Our power of review in this case is limited not only to the question whether a right guaranteed by the Federal Constitution was denied, Murdock v. City of Memphis, 20 Wall. 590; Haire v. Rice, 204 U.S. 291, 301; but to the particular claims duly made below, and denied. Seaboard Air Line Ry. v. Duvall, 225 U.S. 477, 485-488. We lack here the power occasionally exercised on review of judgments of lower federal courts to correct in criminal cases vital errors, although the objection was not taken in the trial court. Wiborg v. United States, 163 U.S. 632, 658-660; Clyatt v. United States, 197 U.S. 207, 221-222. This is a writ of error to a state court. Because we may not enquire into the errors now alleged, I concur in affirming the judgment of the state court.[145]
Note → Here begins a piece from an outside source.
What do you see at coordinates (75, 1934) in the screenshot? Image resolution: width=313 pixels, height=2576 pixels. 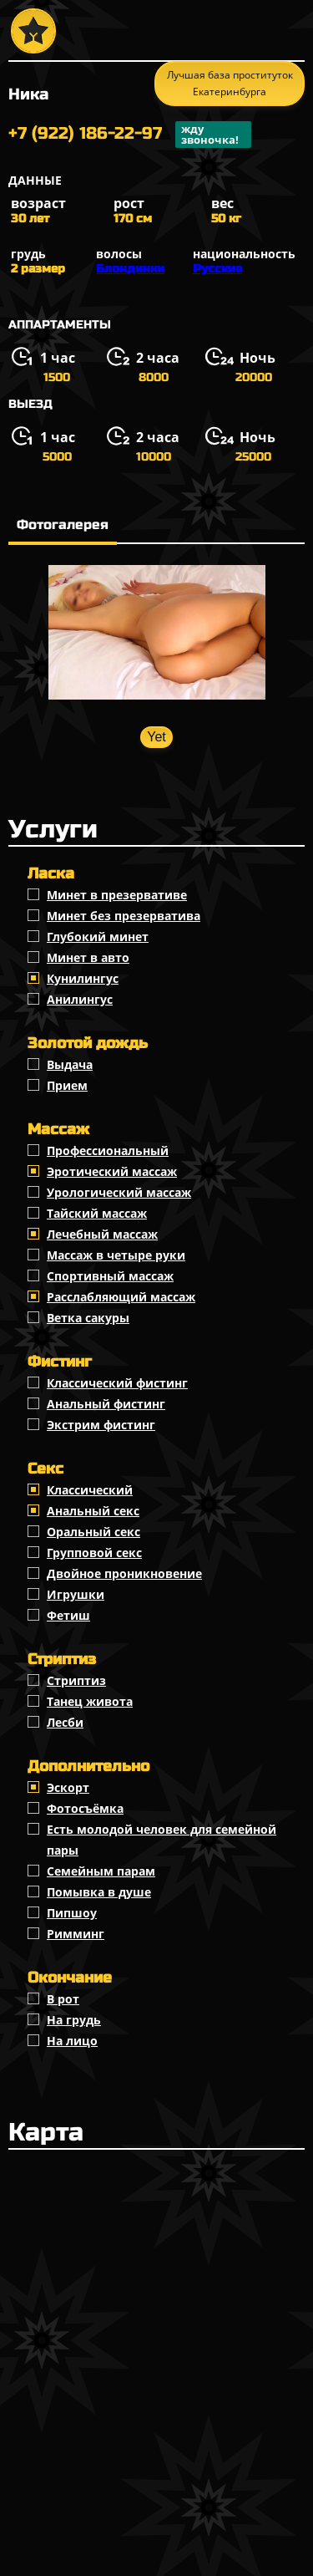 I see `Римминг` at bounding box center [75, 1934].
At the outset, note that Brandeis offers two kinds of arguments as to why he votes to affirm Whitney’s conviction – jurisdictional and substantive. Generally speaking, this two-track line of argument suggests that even if one were to grant arguendo that there were no jurisdictional impediments, Brandeis was nonetheless prepared to vote against Whitney on the substantive merits. On both tracks, we think Brandeis had it wrong, and we surmise that he may well have known it.